Provided entries section start

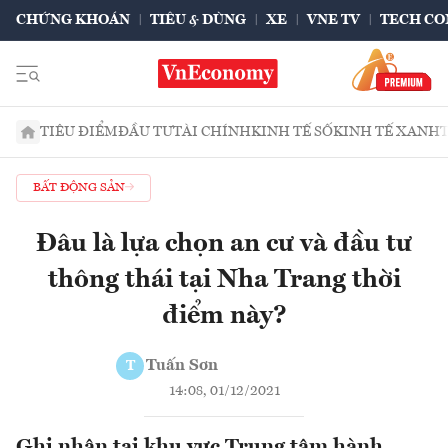
CHỨNG KHOÁN
TIÊU & DÙNG
XE
VNE TV
TECH CO
TIÊU ĐIỂM
ĐẦU TƯ
TÀI CHÍNH
KINH TẾ SỐ
KINH TẾ XANH
BẤT ĐỘNG SẢN
Đâu là lựa chọn an cư và đầu tư
thông thái tại Nha Trang thời
điểm này?
Tuấn Sơn
T
14:08, 01/12/2021
Ghi nhận tại khu vực Trung tâm hành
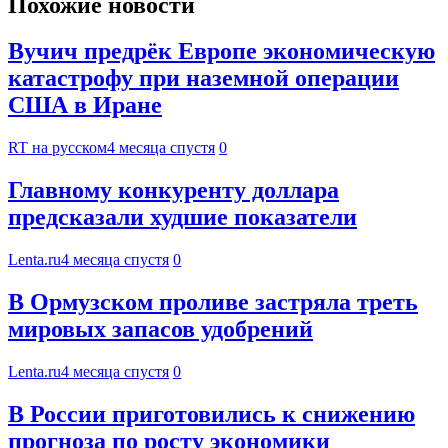
Похожие новости
Вучич предрёк Европе экономическую
катастрофу при наземной операции
США в Иране
RT на русском
4 месяца спустя
0
Главному конкуренту доллара
предсказали худшие показатели
Lenta.ru
4 месяца спустя
0
В Ормузском проливе застряла треть
мировых запасов удобрений
Lenta.ru
4 месяца спустя
0
В России приготовились к снижению
прогноза по росту экономики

Provided entries section end

Exercise requirements – Exact copy, pictures excluded: from the line with "KINH TẾ XANH" up to and including the line with "США в Иране" in the data above.

Response –
KINH TẾ XANH
BẤT ĐỘNG SẢN
Đâu là lựa chọn an cư và đầu tư
thông thái tại Nha Trang thời
điểm này?
Tuấn Sơn
T
14:08, 01/12/2021
Ghi nhận tại khu vực Trung tâm hành
Похожие новости
Вучич предрёк Европе экономическую
катастрофу при наземной операции
США в Иране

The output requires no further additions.